People in business understand how crucial marketing is. That said, nobody can deny the harsh truth—marketing isn't easy. Even after planning for months and devoting all your time and resources, a campaign you believed was a fantastic idea can fall flat without making any significant impact.
Marketing is a tricky, unpredictable field; sometimes even the world's most successful brands can get it wrong. However, the benefits of promoting your business are so enormous that it's always worth giving it another shot. So, how do you recover from a marketing setback and make a strong comeback? Here are a few steps you can take to get back on your feet.
Listen to what people have to say
When your marketing campaign doesn't deliver what you anticipated, you need to pinpoint where it went wrong. The first step in bouncing back is to figure out the real reason(s) your campaign failed—was your marketing pitch misunderstood, did you underestimate your competitors, or did you target the wrong audience ? Gathering feedback is one way to find this. Encourage your customers and your target audience to share their opinion about the campaign to understand what specific aspects went wrong. This can save you from repeating the same mistakes in the future. Sometimes, it can turn out that the campaign didn't perform well because your marketing messaging unintentionally offended people. In that case, accept responsibility and apologise for the error publicly. This can help rectify your brand image and avoid future marketing campaigns from being adversely impacted.
You can make your feedback collection process more manageable by using online surveys and forms.
Give participants an option to answer anonymously can get you more honest responses.
Think like a customer
What if your marketing campaign was a flop even though your audience had nothing negative to say about it? This situation calls for assessing the campaign from the customers' perspective.

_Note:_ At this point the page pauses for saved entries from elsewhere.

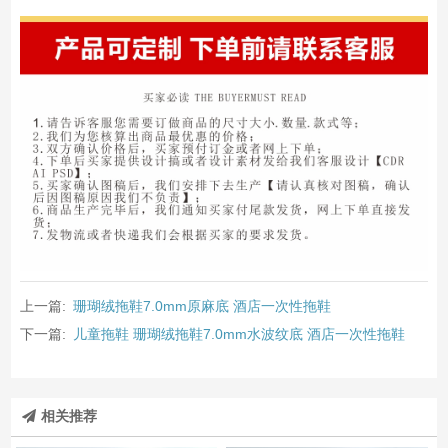
上一篇:
珊瑚绒拖鞋7.0mm原麻底 酒店一次性拖鞋
下一篇:
儿童拖鞋 珊瑚绒拖鞋7.0mm水波纹底 酒店一次性拖鞋
相关推荐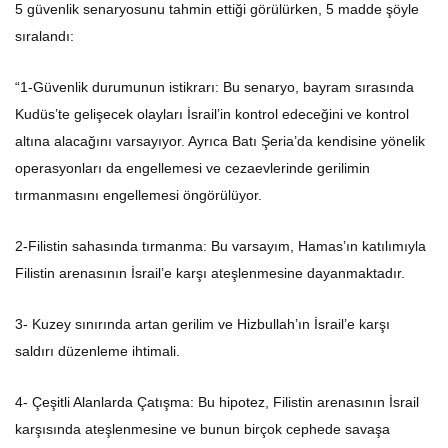
5 güvenlik senaryosunu tahmin ettiği görülürken, 5 madde şöyle
sıralandı:
“1-Güvenlik durumunun istikrarı: Bu senaryo, bayram sırasında
Kudüs’te gelişecek olayları İsrail’in kontrol edeceğini ve kontrol
altına alacağını varsayıyor. Ayrıca Batı Şeria’da kendisine yönelik
operasyonları da engellemesi ve cezaevlerinde gerilimin
tırmanmasını engellemesi öngörülüyor.
2-Filistin sahasında tırmanma: Bu varsayım, Hamas’ın katılımıyla
Filistin arenasının İsrail’e karşı ateşlenmesine dayanmaktadır.
3- Kuzey sınırında artan gerilim ve Hizbullah’ın İsrail’e karşı
saldırı düzenleme ihtimali.
4- Çeşitli Alanlarda Çatışma: Bu hipotez, Filistin arenasının İsrail
karşısında ateşlenmesine ve bunun birçok cephede savaşa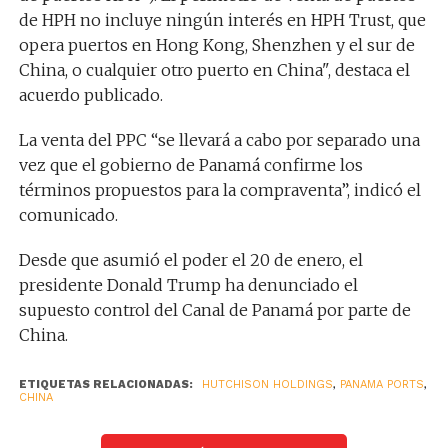
de HPH no incluye ningún interés en HPH Trust, que
opera puertos en Hong Kong, Shenzhen y el sur de
China, o cualquier otro puerto en China", destaca el
acuerdo publicado.
La venta del PPC “se llevará a cabo por separado una
vez que el gobierno de Panamá confirme los
términos propuestos para la compraventa”, indicó el
comunicado.
Desde que asumió el poder el 20 de enero, el
presidente Donald Trump ha denunciado el
supuesto control del Canal de Panamá por parte de
China.
ETIQUETAS RELACIONADAS:
HUTCHISON HOLDINGS
,
PANAMA PORTS
,
CHINA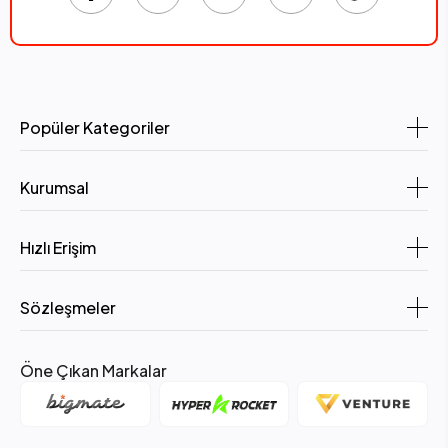
Popüler Kategoriler
Kurumsal
Hızlı Erişim
Sözleşmeler
Öne Çıkan Markalar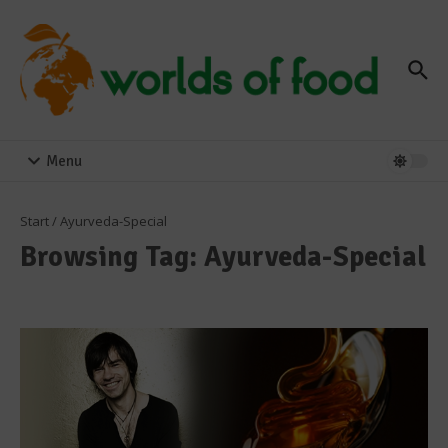
Zum Inhalt springen
Menu
Start
/
Ayurveda-Special
Browsing Tag: Ayurveda-Special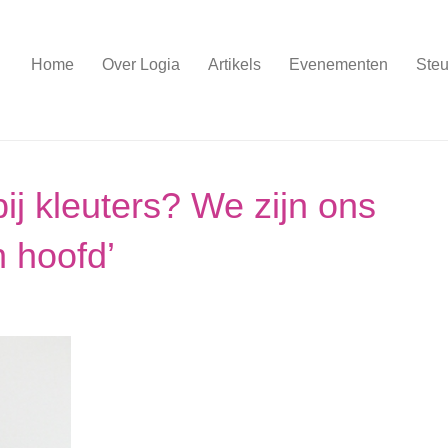
Home
Over Logia
Artikels
Evenementen
Steu
bij kleuters? We zijn ons
n hoofd’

As a brand, you need to ask yourself:
Are you offering anything unique to the customer?
Is there a compelling reason to choose your brand over your competitors?
Did another competitor already have a similar (or a better) campaign running when yours went live?
Was your offer truly useful to the consumer, or was it merely a way for you to get rid of some inventory?
Answering these questions can shed light on the root cause of your marketing woes, and help you know where to go next.
Tip: Use online forums and dedicated social media groups to find out what people are saying about various businesses.
Analyse your numbers
We can't stress enough how vital metrics are for measuring and tracking your marketing activities. That said, merely knowing the number of your page views and sessions isn't enough. You need to dig deep into the numbers to understand what went wrong in your customer's journey. For example, let's assume your brand's Youtube campaign to promote recycling did not result in significant improvement to your brand's performance. In this case, if your videos have a decent number of views but have a relatively poor watch time, then it's safe to assume your content was not enticing enough to keep viewers hooked till the end. But suppose your view counts are low, though the ones who played the video watched it entirely? Now you know you need to work on improving your headlines and thumbnails to get more clicks.
Tip: Periodically review your marketing data so you can better understand your audience and make decisions driven by metrics rather than intuition. Learn how to audit your marketing results.
Do one thing at a time
As important as resilience is, trying your hand at too many things isn't a smart move while on your road to marketing recovery. Sometimes, you have better chances of succeeding when you concentrate on one aspect at a time. Focus your effort on a specific platform, marketing tactic, or market segment rather than a broad list. Avoid investing in a marketing strategy until you have a sense of what works for you. Make it a point to excel at one thing at a time before chasing every opportunity that comes your way.
Tip: Avoid jumping onto every marketing bandwagon or technological fad without analysing how it can benefit your business.
“Failure is simply the opportunity to begin again, this time more intelligibly.”
Henry Ford, Founder, Ford Motor Company
Once you learn from your mistakes, give yourself enough time to come back strong. Take all the data and insights you've gathered and start over with a revised marketing plan. Decide if you want to recreate the same campaign from scratch or take a completely different strategy. Whatever you do, remember that failure is an inevitable part of any business journey, and what's really important is how you learn from it and grow further.